*Instructions for the task:*
Note the line containing "BackWPup holen"; from it through the last line below, give only those lines again, exactly, both ends included, skipping pictures.

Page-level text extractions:
==================================================
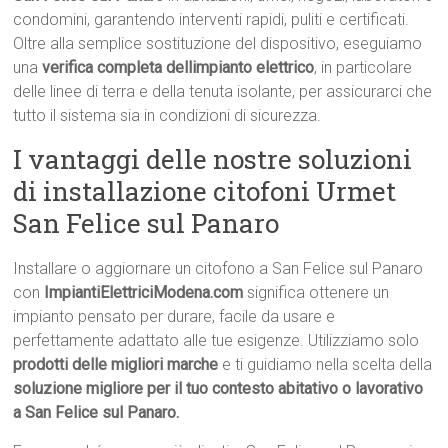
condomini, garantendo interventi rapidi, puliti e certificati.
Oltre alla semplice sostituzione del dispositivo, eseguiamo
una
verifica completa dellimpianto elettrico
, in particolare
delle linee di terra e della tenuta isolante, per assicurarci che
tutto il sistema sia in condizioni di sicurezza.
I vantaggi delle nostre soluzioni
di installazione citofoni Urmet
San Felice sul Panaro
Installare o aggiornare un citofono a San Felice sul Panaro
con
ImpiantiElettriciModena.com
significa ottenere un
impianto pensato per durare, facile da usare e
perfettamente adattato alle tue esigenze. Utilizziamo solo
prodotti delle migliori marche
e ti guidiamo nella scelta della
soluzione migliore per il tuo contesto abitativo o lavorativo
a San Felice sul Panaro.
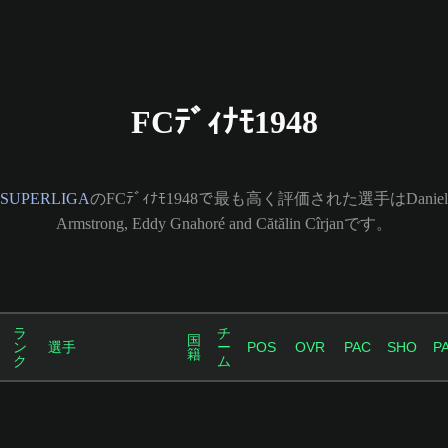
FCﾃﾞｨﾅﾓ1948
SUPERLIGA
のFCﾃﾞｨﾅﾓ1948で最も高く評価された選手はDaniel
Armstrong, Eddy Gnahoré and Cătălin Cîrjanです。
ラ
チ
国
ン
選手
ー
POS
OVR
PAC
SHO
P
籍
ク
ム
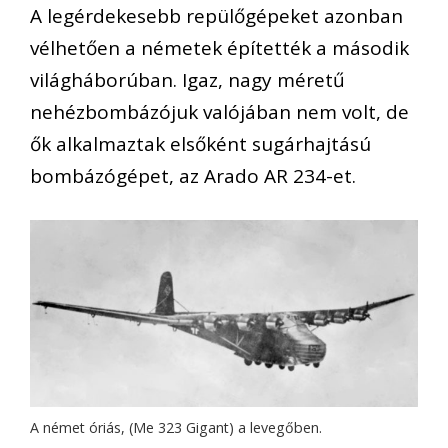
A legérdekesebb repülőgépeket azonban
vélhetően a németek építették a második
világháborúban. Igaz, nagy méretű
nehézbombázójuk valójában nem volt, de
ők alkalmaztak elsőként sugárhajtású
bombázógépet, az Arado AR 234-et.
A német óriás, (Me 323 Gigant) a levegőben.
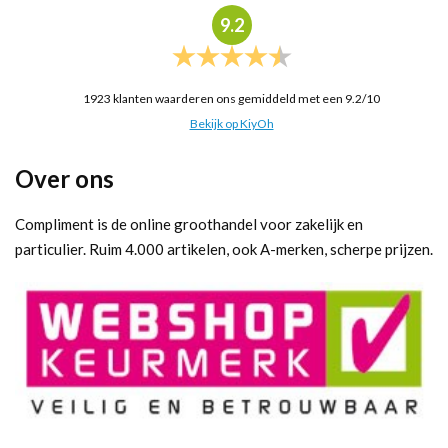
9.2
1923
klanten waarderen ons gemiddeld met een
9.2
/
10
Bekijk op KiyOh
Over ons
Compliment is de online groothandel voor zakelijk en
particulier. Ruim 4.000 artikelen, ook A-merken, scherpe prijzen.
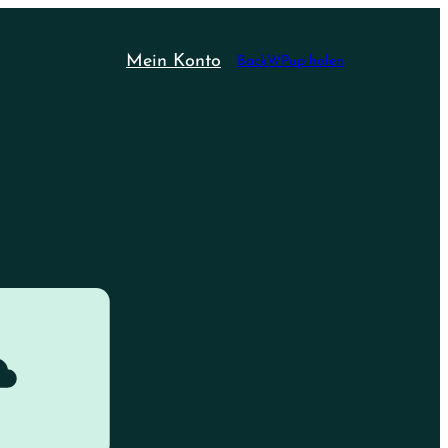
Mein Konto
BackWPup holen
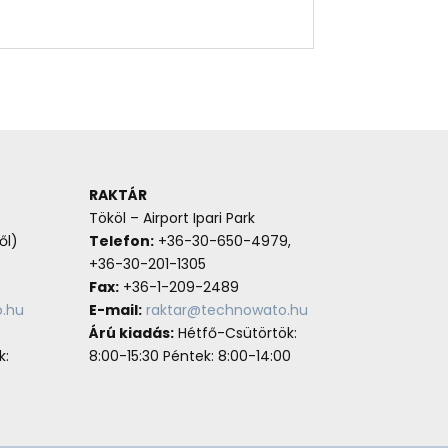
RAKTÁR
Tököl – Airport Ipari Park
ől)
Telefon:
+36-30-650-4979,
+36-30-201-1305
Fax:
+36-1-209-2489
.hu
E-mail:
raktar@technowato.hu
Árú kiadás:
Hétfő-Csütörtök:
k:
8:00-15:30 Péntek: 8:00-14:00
==================================================
*Worked solution:*
BackWPup holen
RAKTÁR
Tököl – Airport Ipari Park
ől)
Telefon:
+36-30-650-4979,
+36-30-201-1305
Fax:
+36-1-209-2489
.hu
E-mail:
raktar@technowato.hu
Árú kiadás:
Hétfő-Csütörtök:
k:
8:00-15:30 Péntek: 8:00-14:00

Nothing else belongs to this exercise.